Lee’s movie is based on the true story of black detective Ron Stallworth (John David Washington, Denzel Washington’s son) in Colorado Springs, Colorado, who infiltrates a local Klan group in 1979 and helped break it up. Lee, the director behind one of the great American films on race, 1989’s “Do The Right Thing,” isn’t content with leaving Stallworth’s story in the 1970s and the power of “BlacKkKlansman” comes in how he ties that story to an all-too-uncomfortable present.

The Waco moment comes about two-thirds of the way through the movie, when Lee crosscuts a Ku Klux Klan induction ceremony, which features a screening of the 1915 Klan-glorifying “Birth of a Nation,” with an older black man Jerome Turner (Harry Belafonte) recounting to a group of shocked college students the details of the Waco Horror, viewed by thousands of Waco and McLennan County citizens.
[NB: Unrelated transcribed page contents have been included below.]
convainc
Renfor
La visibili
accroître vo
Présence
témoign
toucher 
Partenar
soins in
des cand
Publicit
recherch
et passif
When I saw the film, I feared Lee might go overboard with the Waco lynching. He didn’t, outside of the creation of a fictional Turner as a childhood friend of Washington, who witnessed the public torture of Washington. (I haven’t seen any historical account of the Waco Horror that includes testimony from any family or friend of the 17-year-old farmhand who confessed to the murder of Robinson wife and mother Lucy Fryer, but there may have been one.)

Turner’s in-film account sticks to what we know of that event: the mob that seized Washington from the courthouse and dragged him to a public burning and hanging before a crowd of thousands; the mutilation of his body and distribution of burnt fingers as souvenirs; the pictures that Waco photographer Fred Gildersleeve (mentioned here in a recent Trib story) took and later sold as postcards.
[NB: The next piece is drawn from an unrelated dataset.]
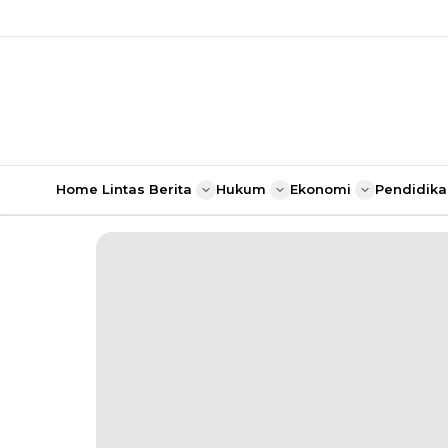
Home
Lintas Berita
Hukum
Ekonomi
Pendidika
The sickening account of city residents watching a man’s torture and death for entertainment 102 years ago was juxtaposed in “BlacKkKlansman” with a more contemporary audience of Klansmen and their wives cheering the white terrorism of “Birth of a Nation” and pledging allegiance to white supremacy.

I imagined the reaction of other Waco residents at the use of the Waco Horror: “Here we go again, dragging Waco through the mud again for something that was in the past,” the common response to perennially recycling accounts of the Branch Davidian raid/siege/fire and the Twin Peaks biker shootout.

1915 Waco is not 2018 Waco and I think we tend to think of the Klan these days much as the 1970s chapter that Stallworth and his colleagues are tracking: a small bunch of losers, banding together with more motivations than pure racism.

Lee, however, is careful with his film’s dialogue and characters to link his 1970s story to today. One of Stallworth’s fellow cops is an out-and-out racist. Others are lukewarm in their pursuit of racial injustice. Stallworth frequently finds his motives second-guessed because of his race. Tellingly, Lee also creates a Klan wife who’s fully committed to the cause — a female component to the racist Klan that’s rarely discussed.

It’s comfortable to consider the Klan today as isolated and largely impotent when it comes to implementing its vision — white blue-collar losers then, white blue-collar losers now — then Lee slams into contemporary footage of the white supremacists rallying at Charlottesville, Virginia, last year with a man deliberately driving into counterprotesters, killing one and injuring several.

That’s when the memory of the Waco Horror starts to resonate. Washington’s lynching was a horror not solely because of the torture — hundreds of recorded lynchings involved torture of the victims — but the fact that thousands witnessed it and gave tacit approval.

The popularity of the overtly racist “Birth of a Nation,” which enjoyed extended runs in Waco after its release in 1915, showed tacit approval from millions of ticket buyers, an approval one could argue tracked the rebirth of the Klan in the 1920s.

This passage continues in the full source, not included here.